Man soll ja das Einzelne nicht für ein Prinzip nehmen, aber ich fürchte, Menschen wie Sie gibt es zu viele. Wenn überhaupt verschwenden sie ihre Wut auf Themen, die seit mindestens 70 Jahren überholt sein sollten. Besonders unpolitisch kann ich das nicht finden.
@Ulrike Herrmann:
Ich fürchte, Frau Herrmann, es ist weder die "German Angst", mit der es Wilhelm Heitmeyer zu tun hatte, noch ein anderes emotionales Desaster. Die meisten Menschen sind sich der Widersprüche, die sie mit ihren Aussagen produzieren, gar nicht bewusst. Sie denken nicht, können also unmöglich lügen.

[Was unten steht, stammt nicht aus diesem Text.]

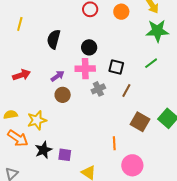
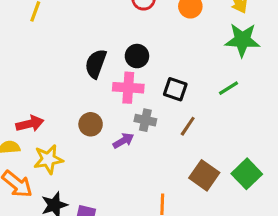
black semicircle: (54, 39) -> (96, 64), moved
red arrow: (21, 75) -> (30, 124), moved
purple arrow: (58, 76) -> (123, 141), moved
gray cross: (98, 89) -> (145, 120), turned 32

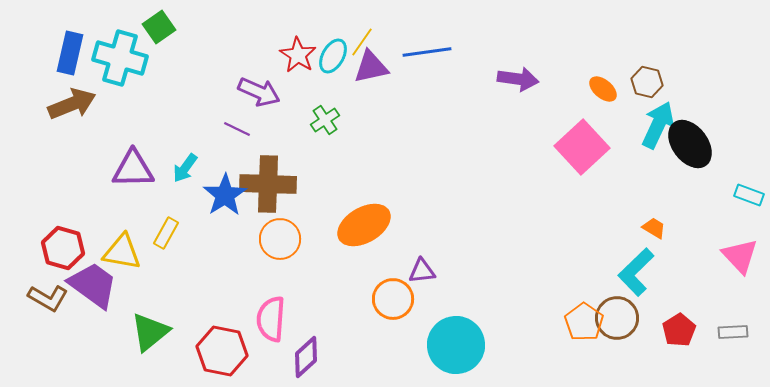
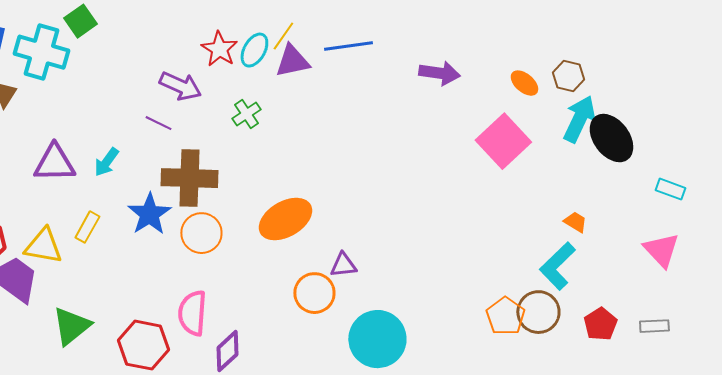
blue star: (225, 195) -> (149, 214), moved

Ich finde, Frau Herrmann, das ist auch gar kein Wunder. Schließlich: Wann kommt jenen 81%, die "Leute wie ich" sind, schon ein Heitmeyer unter? So gut wie nie. Wissenschaftliche Studien lesen sie nicht, Unis halten sie für Flatrate-Puffs und Sonntagsreden mit anschließendem 6-Gänge-Austern-Hummer-Champagnermaus-Menü gehen ihnen auch am Arsch vorbei. Die Heitmeyers dieser Republik treffen sie höchstens am Bockwurststand, und da hängen sie schweigend ihren Erinnerungen an das goldene Jahr '68 nach. Sie sind eben uch nur Menschen, die Heitmeyers dieser Republik. Menschen, die vollkommen irrational handeln, indem sie, wenn sie sich bedroht fühlen, unser aller Solidarität einfordern, die Bereitschaft zum Geben aber selbst in Zeiten, in denen sie eigentlich nicht klagen sollten, ganz deutlich vermissen lassen. Die Abgrenzung nach unten ist kein standesgebundenes Phänomen, Frau Herrmann. Das aktuelle Hoch der Klientelpolitik ist dafür ein ziemlich deutlicher Beleg, finde ich.
Amos
Gast
Das liegt daran, dass Merkel nicht regiert.Sie sonnt
sich in ihrem "Kanzler-Status" und das war es auch schon. Regieren tun die anderen. Man hat sie bereits durchschaut und spricht schon von einem ferngesteuerten Hosenanzug.Jetzt da sie sich von der SPD getrennt, regiert sie überhaupt nicht mehr.
Wenn man eine Null ist muss man sich zumindest die
Diäten erhöhen (2010) damit es so aussieht als würde man gute Arbeit leisten.